I have a large data-set with date columns in the format yyyy-mm-dd
. The challenge is that some of the rows have dates that are ambiguous and contain either the yyyy
e.g. 2019 or yyyy-mm
e.g. 2019-09.
I would like to import and not modify the date so that I can identify the rows with ambiguous date entries and either analyse them separately or remove them from the analysis. I am using the CSV.jl
and DataFrames.jl
packages to import and analyse the data.
However, after running,
data = """
code,date
0,2019-02
1,2019-01
3,2019
4,2019-04-23
"""
"code,date\n0,2019-02\n1,2019-01\n3,2019\n4,2019-04-23\n"

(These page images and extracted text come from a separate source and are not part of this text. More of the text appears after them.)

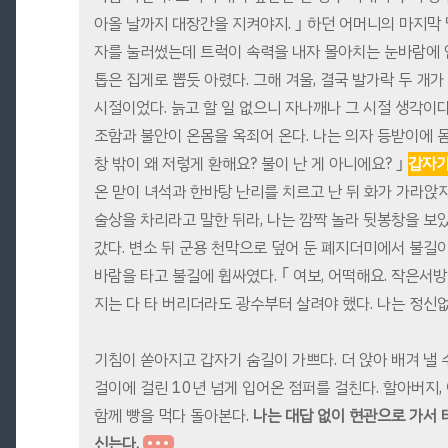
아올 날까지 대장간을 지켜야지. ｣ 하던 어머니의 마지막
자를 눌러썼는데 트럭이 속력을 내자 몰아치는 눈바람에 안
톱은 집게로 뽑듯 아렸다. 그해 겨울, 결국 발가락 두 개
시절이었다. 늙고 할 일 없으니 자나깨나 그 시절 생각이다
조함과 불안이 온몸을 옥죄어 온다. 나는 의자 등받이에
창 밖이 왜 저렇게 환해요? 불이 난 게 아니에요? ｣
갑자기
온 맏이 녀석과 한바탕 난리를 치르고 난 뒤 화가 가라앉
술상을 차리라고 말한 뒤라, 나는 깜짝 놀라 뒷봉창을 보았
갔다. 변소 뒤 군용 천막으로 덮어 둔 폐지더미에서 불길이
바람을 타고 불길에 휩싸였다. ｢ 여보, 어떡해요. 작은서방
지는 다 타 버리더라도 광수부터 살려야 했다. 나는 정신
기침이 쏟아지고 갑자기 숨길이 가쁘다. 더 앉아 배겨 낼 
걸이에 걸린 10년 넘게 입어온 점퍼를 걸친다. 할아버지,
함께 빵을 먹다 돌아본다.
나는 대답 없이 현관으로 가서
신는다.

Followed by something like this,
file = CSV.File(IOBuffer(data)) |> DataFrame
4×2 DataFrame
Row │ code date
│ Int64 Date
─────┼───────────────────
1 │ 0 2019-02-01
2 │ 1 2019-01-01
3 │ 3 2019-01-01
4 │ 4 2019-04-23
The date column “fills” to a default format (either January if the month and day are missing, or the first day of the month if just the day that is missing) and therefore I cannot tell which is which because the actual rows with the correct 2019-01-01
gets mixed up with the interpolated ones and missing dates.
I am wondering what is the best way to import the data and retain the date format and respect the date in each row and so i can later filter all entries with a complete date or ambiguous date.